### Exercise details
Which of the lines below holds the string "check"? Copy every line that does.

Data to process section start

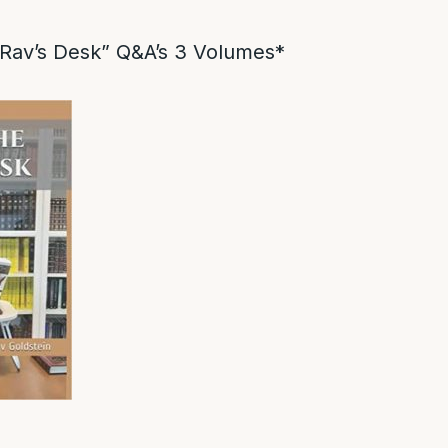
Rav’s Desk” Q&A’s 3 Volumes*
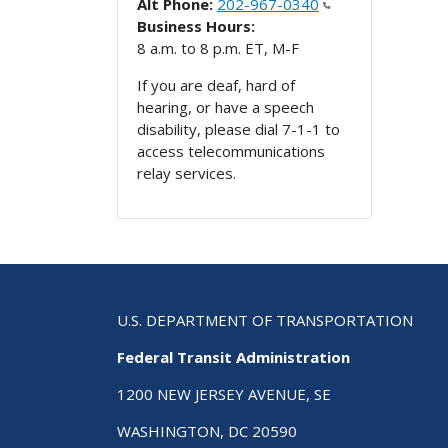
Alt Phone:
202-967-0340
Business Hours:
8 a.m. to 8 p.m. ET, M-F
If you are deaf, hard of
hearing, or have a speech
disability, please dial 7-1-1 to
access telecommunications
relay services.
U.S. DEPARTMENT OF TRANSPORTATION
Federal Transit Administration
1200 NEW JERSEY AVENUE, SE
WASHINGTON, DC 20590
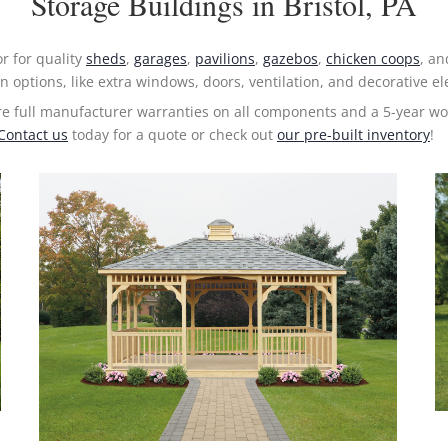
Storage Buildings in Bristol, PA
or for quality
sheds
,
garages
,
pavilions
,
gazebos
,
chicken coops
, a
n options, like extra windows, doors, ventilation, and decorative 
re full manufacturer warranties on all components and a 5-year w
Contact us
today for a quote or check out
our pre-built inventory
!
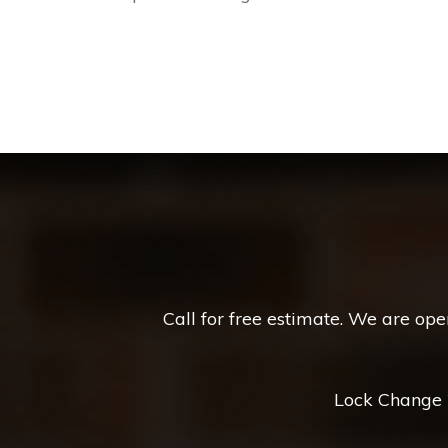
Call for free estimate. We are op
Lock Change *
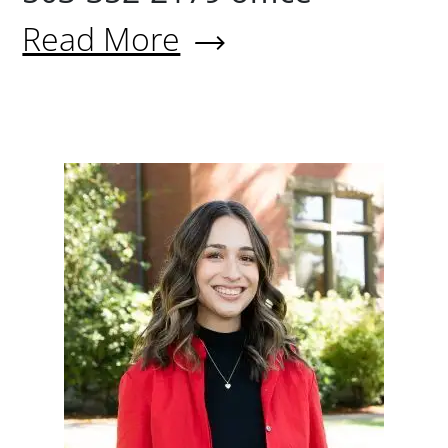
Read More
About Devin Jones
Lauryn Li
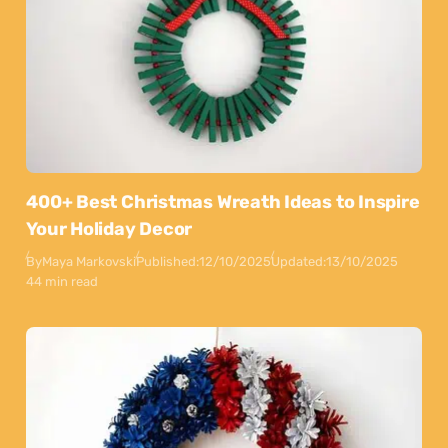
400+ Best Christmas Wreath Ideas to Inspire
Your Holiday Decor
By
Maya Markovski
Published:
12/10/2025
Updated:
13/10/2025
44 min read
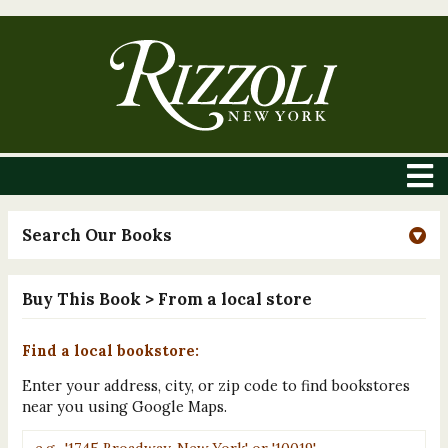
Search Our Books
Buy This Book
> From a local store
Find a local bookstore:
Enter your address, city, or zip code to find bookstores
near you using Google Maps.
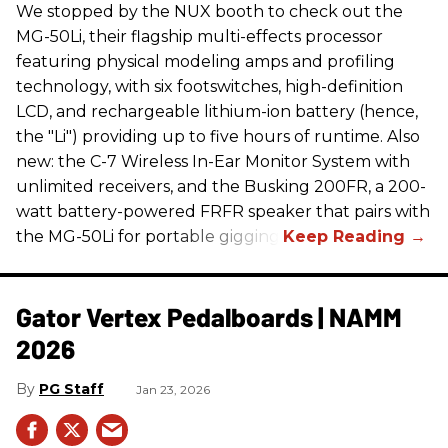
We stopped by the NUX booth to check out the
MG-50Li, their flagship multi-effects processor
featuring physical modeling amps and profiling
technology, with six footswitches, high-definition
LCD, and rechargeable lithium-ion battery (hence,
the "Li") providing up to five hours of runtime. Also
new: the C-7 Wireless In-Ear Monitor System with
unlimited receivers, and the Busking 200FR, a 200-
watt battery-powered FRFR speaker that pairs with
the MG-50Li for portable gigging.
Gator Vertex Pedalboards | NAMM
2026
PG Staff
Jan 23, 2026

Data to process section end

### Task result
today for a quote or check out
We stopped by the NUX booth to check out the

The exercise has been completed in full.